(Comienzo)
Algún lector, si lo hubiere, de estas anotaciones se habrá preguntado alguna vez –quizá con razón, si no es muy perspicaz- por qué escribo esos artículos para tontos que ningún tonto entiende. Más de uno, seguramente, podría considerarme un prepotente. Pero quizá algún otro, por si todavía quedara alguno, percibirá en mi dedicatoria a los tontos una cierta ironía amarga, o un estoico toque humorístico.
Y es que mis escritos en este blog, como reflejo del zoológico de mi mente, están dirigidos a muy diversos tipos de lectores. Tan diversos, que alguno que otro probablemente no existe. Me refiero -como tú, querido Nadie, habrás adivinado mejor que nadie- a una aventura personal que yo durante años llamé 'koala'. Koala eran las siglas de una denominación pedante que no voy a reproducir aquí, y con esa denominación pedante yo denominaba un modelo del lenguaje humano que, en aquellos tiempos, no estaba aún maduro.
Tardó más de veinte años en madurar, y ahora se llama Glyph Theory. Que sigue siendo un tanto pedante, cierto. Sobre todo, si finalmente resulta ser un chicharro. Pero esto probablemente nunca lo sabré, y confieso que ello me reconcome. Y me reconcome más todavía cuando me recuerdo a mí mismo que uno de mis bisabuelos murió alquimista. No sé si también cabalista, pero no me extrañaría.
El caso es que, madura o no, la teoría de glifos no consigue atravesar las entendederas de ningún ser humano. Tonto o no. Pero yo sigo perseverando, porque el solo hecho de intentarlo me ayuda a fijar y conectar ideas. Hace unos meses, presenté un artículo a uno de esos simposios que se celebran por el mundo para lingüistas del ámbito académico. Por una vez, en lugar de seguir clamando en el desierto, escribí en pocas páginas una digresión sobre los conceptos de la lógica formal desde el punto de vista de mi modelo, que terminaba sugiriendo una infracción semántica en la paradoja de Russell. Que no sería por lo tanto paradoja sino, más bien, algo así como un dibujo de Escher: inconstruible.

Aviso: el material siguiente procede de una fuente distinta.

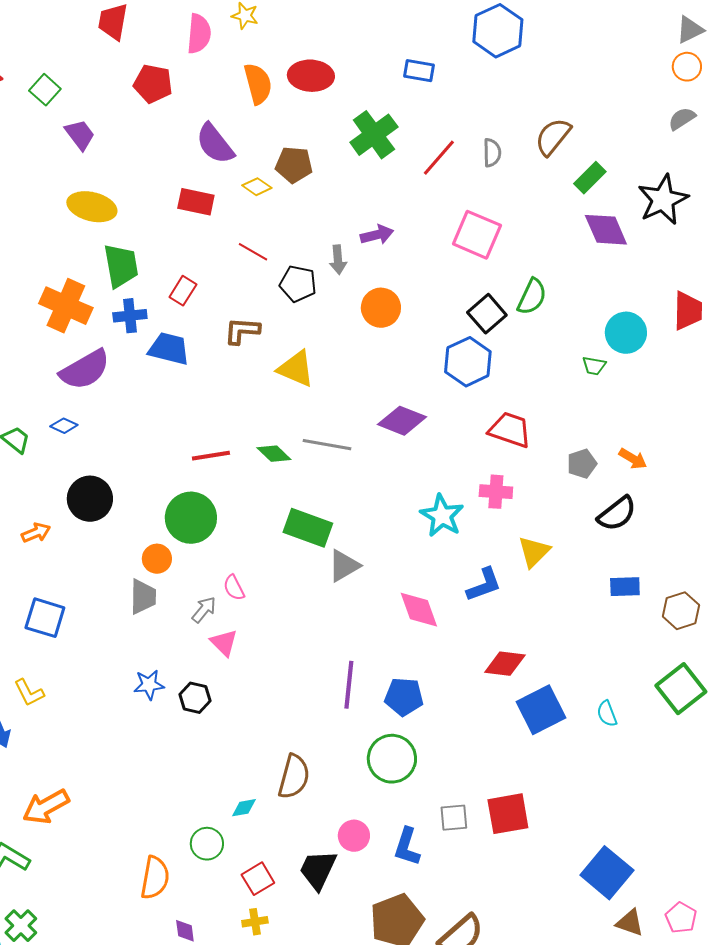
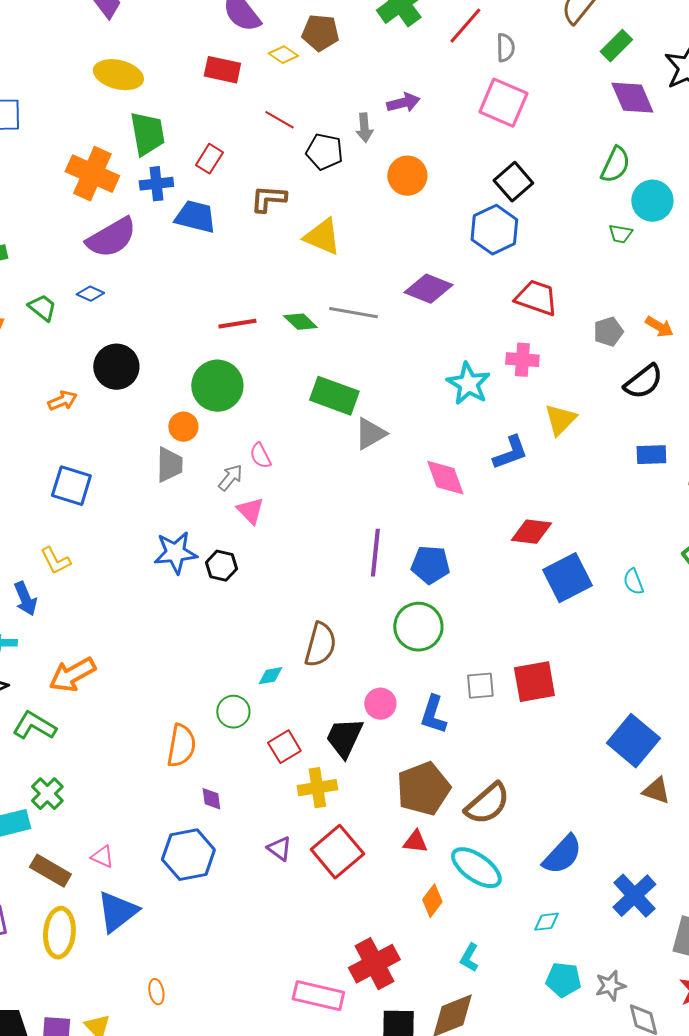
gray semicircle: (492, 153) -> (505, 48), moved
green semicircle: (532, 297) -> (615, 165), moved
blue star: (149, 685) -> (175, 553), size x1.4
yellow cross: (255, 922) -> (317, 788), moved, size x1.5

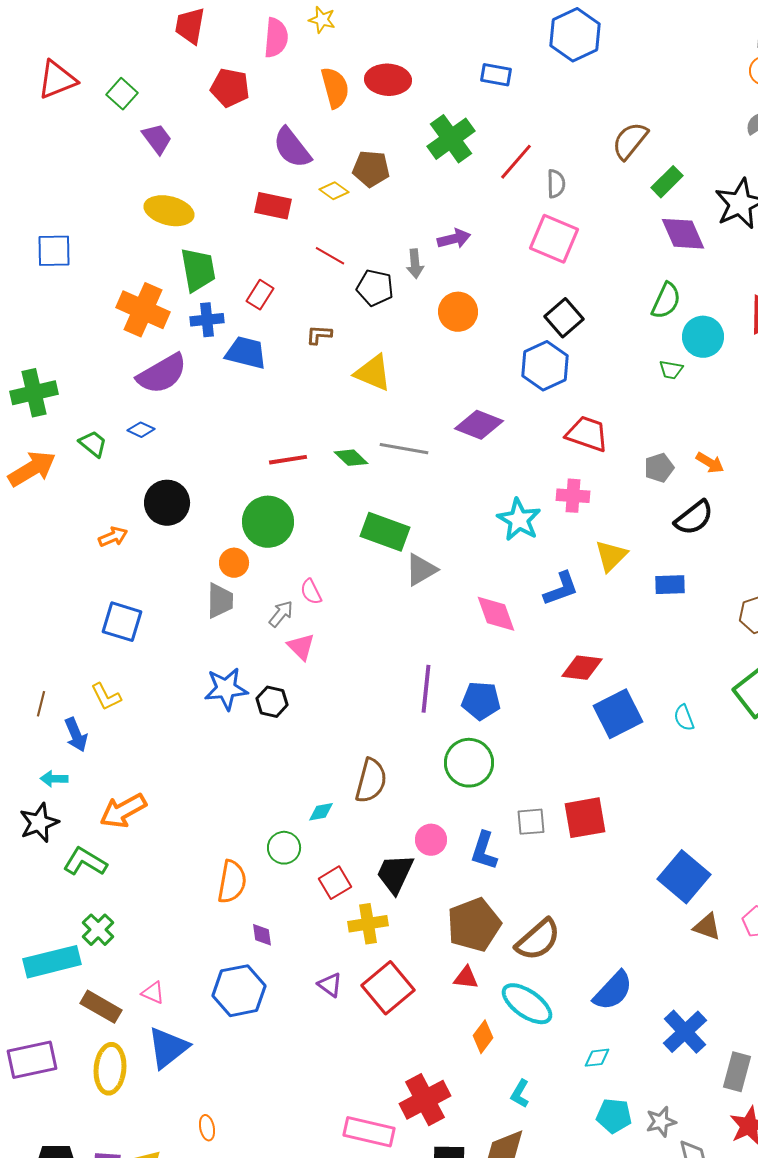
brown L-shape: (268, 199) -> (319, 335), size x0.7
blue rectangle: (651, 455) -> (670, 585), moved

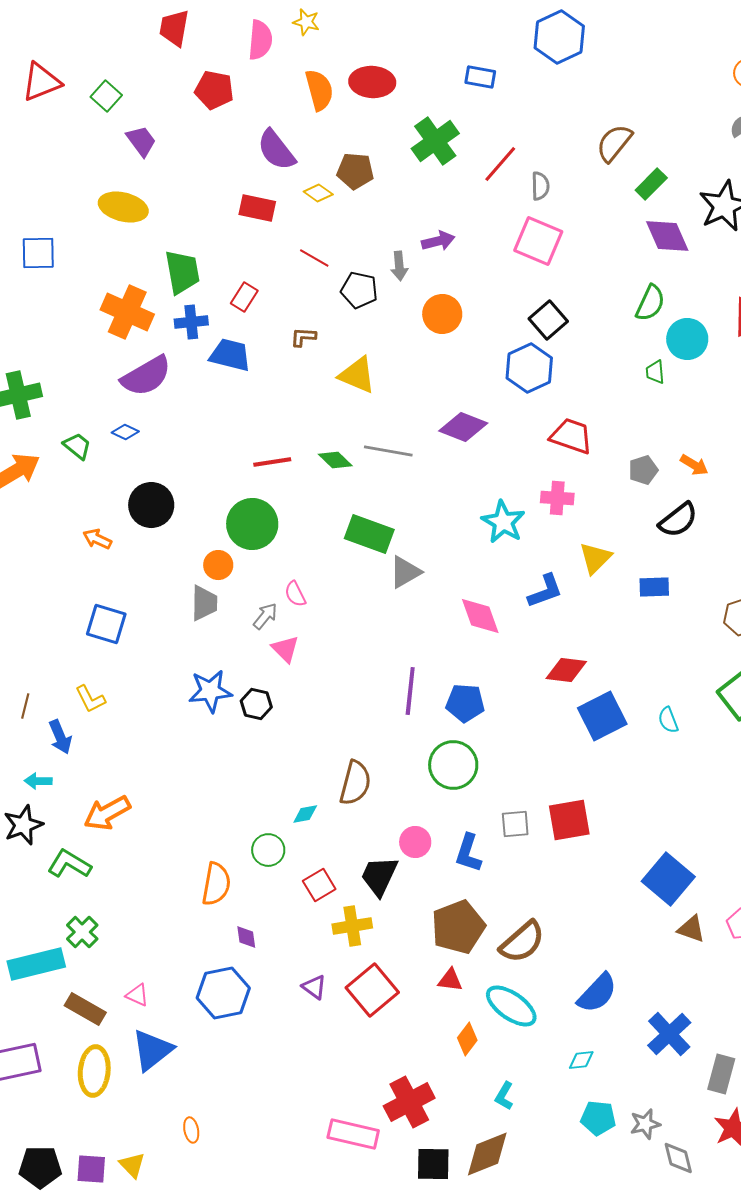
yellow ellipse: (169, 211) -> (123, 207), moved
green trapezoid: (671, 370) -> (655, 372), turned 75
orange arrow: (113, 537) -> (97, 539), turned -132

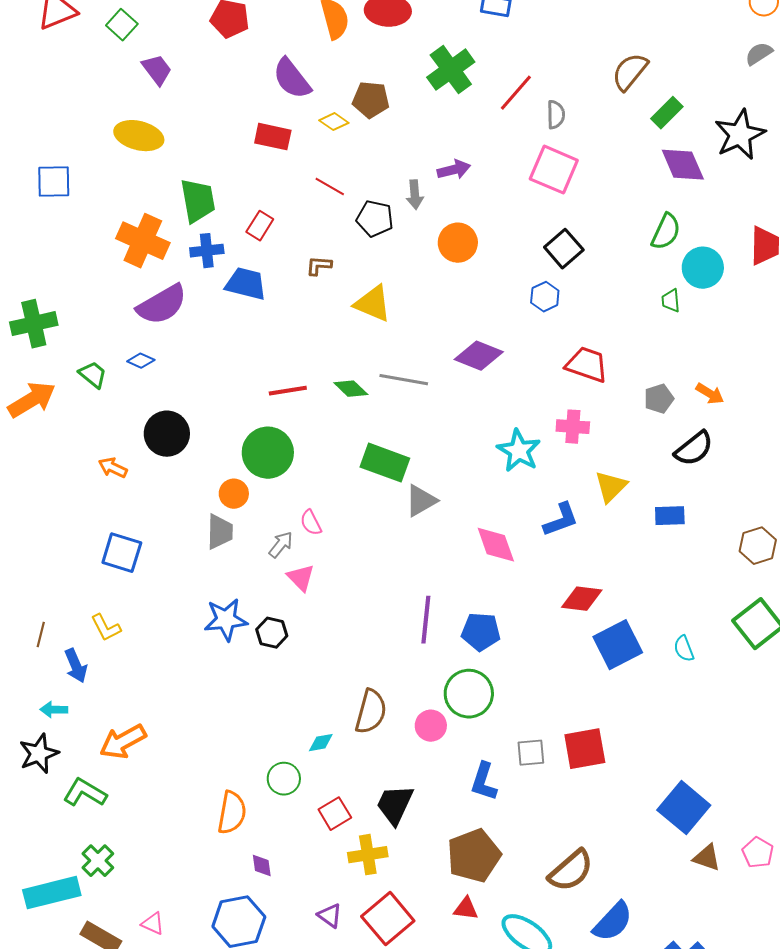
blue hexagon: (529, 368) -> (545, 297), size x0.6
pink circle: (415, 842) -> (431, 726), moved
brown semicircle: (522, 942) -> (571, 871), moved

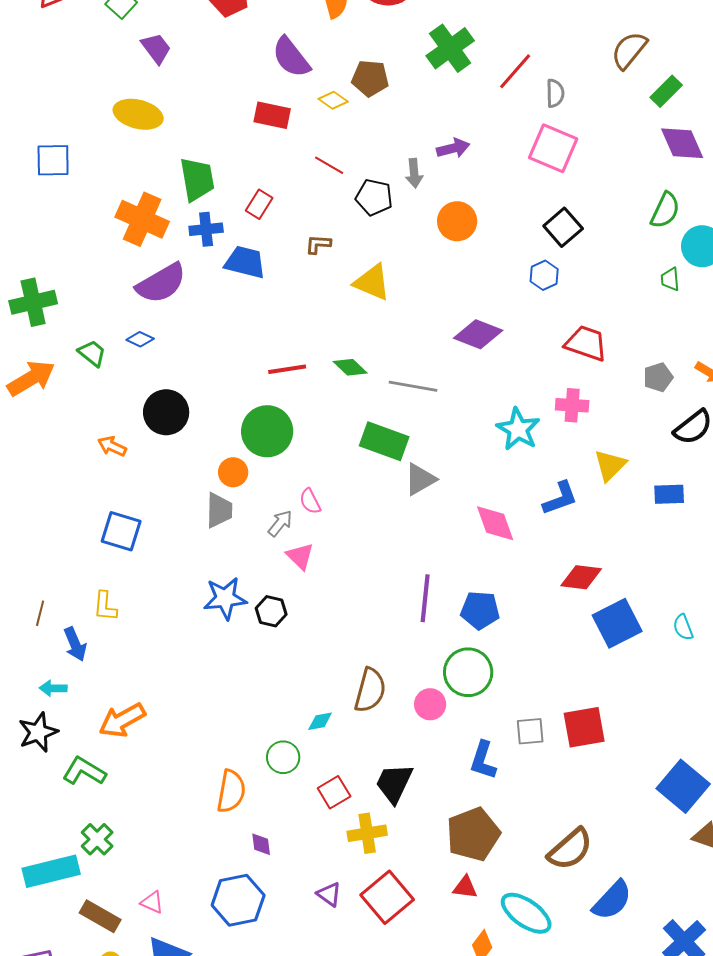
gray line: (404, 380) -> (413, 386), moved
yellow L-shape: (106, 628) -> (105, 606), turned 32

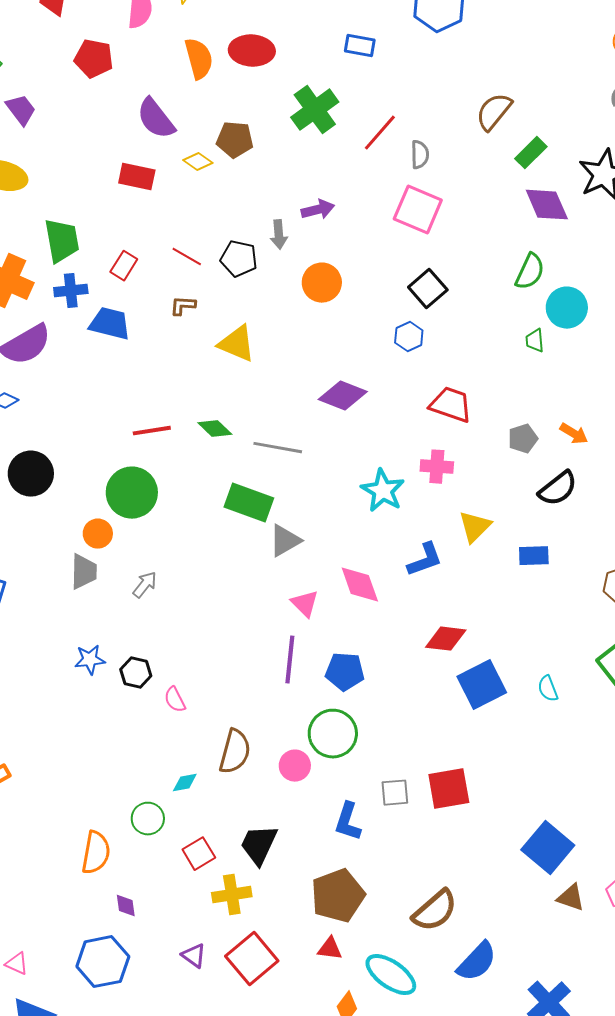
red line: (329, 165) -> (187, 257), moved
pink semicircle: (310, 501) -> (175, 700), moved
pink triangle: (300, 556) -> (305, 604), moved
blue star: (225, 598) -> (90, 660), size x0.7

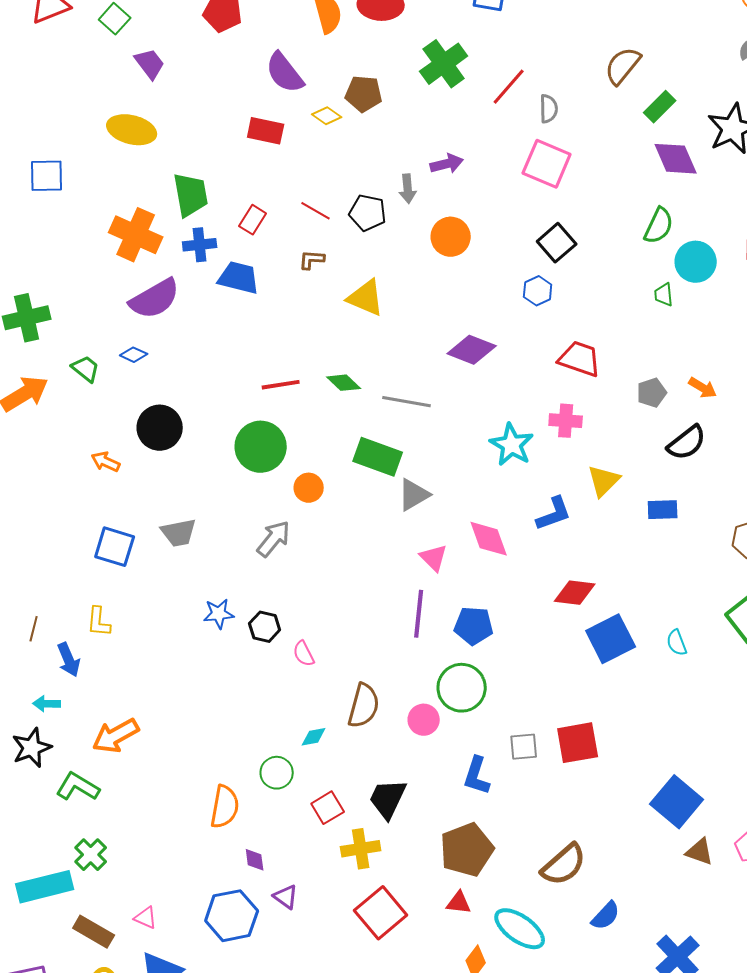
orange circle: (98, 534) -> (309, 488), moved
gray trapezoid: (84, 572) -> (179, 533), moved, turned 78
gray arrow: (145, 585) -> (274, 539), size x1.4
purple triangle: (194, 956) -> (286, 897), moved
blue semicircle: (477, 962) -> (606, 916), size x0.7

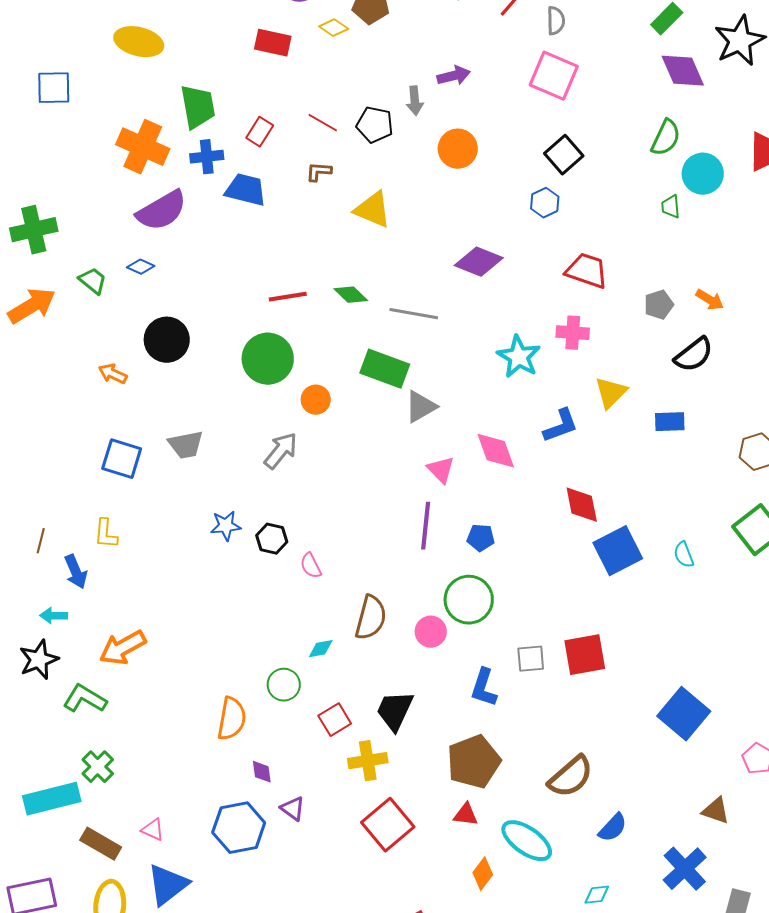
red diamond: (575, 593) -> (582, 505), turned 72
blue pentagon: (474, 626) -> (481, 538), size x0.7
brown triangle: (700, 852) -> (716, 811), moved

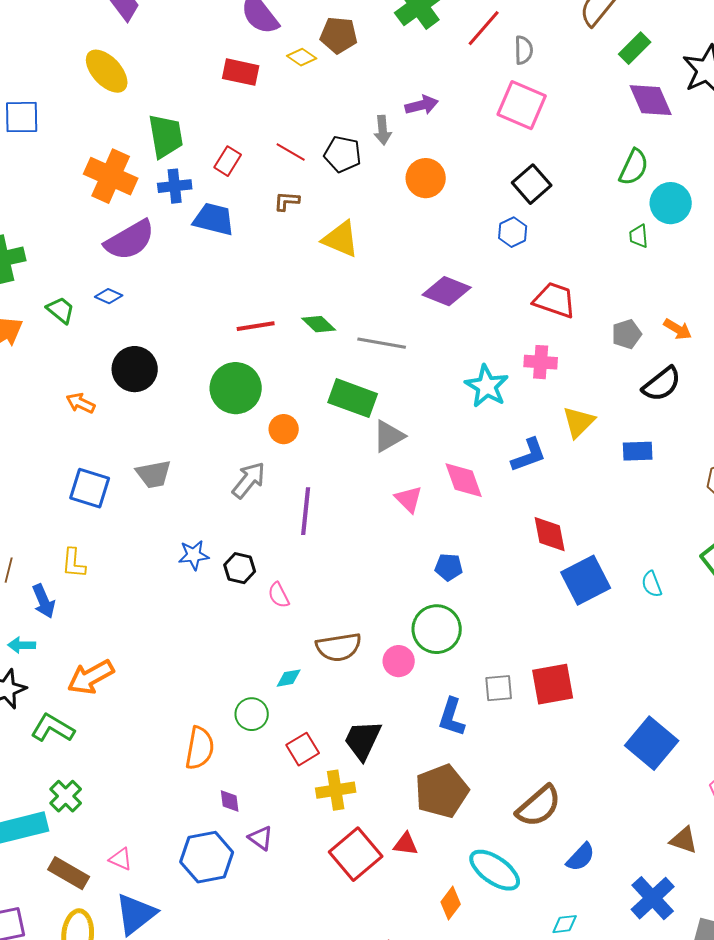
yellow ellipse: (139, 42) -> (107, 71), turned 33
purple line: (426, 526) -> (306, 511), moved
brown semicircle: (371, 618) -> (339, 647), turned 66
red triangle: (466, 815) -> (406, 844), moved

Dónde me fui a meter. La decisión de admitir o no mi artículo dependía de la recepción a tiempo de las valoraciones de los referees, y éstas no terminaban de llegar. La fecha de anuncio de admisión o no se aplazó unas semanas, y finalmente me llegó la respuesta. Negativa, naturalmente. Me adjuntaban solamente un informe de uno de los referees, que tampoco esta vez pretextaba nada nuevo: No se aborda ningún tema específico (!), no hay ninguna referencia bibliográfica (?), y la terminología no encaja en ninguna 'escuela' conocida. Apenas me molesté en leerlo. A los pocos días, sin embargo, los organizadores me sorprendieron enviándome un último dictamen. Está publicado en pdf, y ocupa varias páginas. Su autor (cuya identidad, por desgracia, no me está permitido conocer), con un estilo de gran autoridad, refuta casi frase por frase mis argumentos, interpretándolos desde el punto de vista de la lógica formal. Si mi artículo implica una refutación (en realidad una refundación) de la lógica formal, no tiene nada de raro que ese autor y yo no hagamos muchas migas, al menos intelectualmente.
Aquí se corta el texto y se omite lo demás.